• _Your objective_
The entries are to be printed again word for word, but no picture may appear.

"""

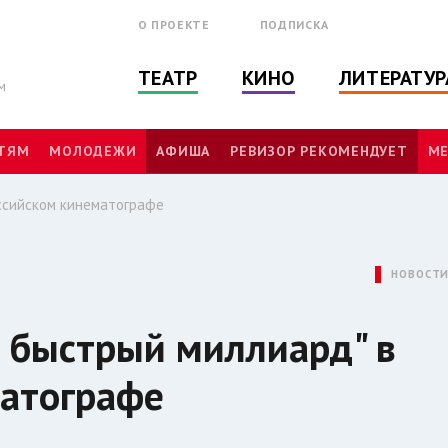
О ПРОЕКТЕ
ПОДПИСКА
ТЕАТР
КИНО
ЛИТЕРАТУР
м
ТЯМ
МОЛОДЕЖИ
АФИША
РЕВИЗОР РЕКОМЕНДУЕТ
МЕ
оссийском кинематографе
НОВОСТ
й быстрый миллиард" в
матографе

"""

• _The completed task_
О ПРОЕКТЕ
ПОДПИСКА
ТЕАТР
КИНО
ЛИТЕРАТУР
м
ТЯМ
МОЛОДЕЖИ
АФИША
РЕВИЗОР РЕКОМЕНДУЕТ
МЕ
оссийском кинематографе
НОВОСТ
й быстрый миллиард" в
матографе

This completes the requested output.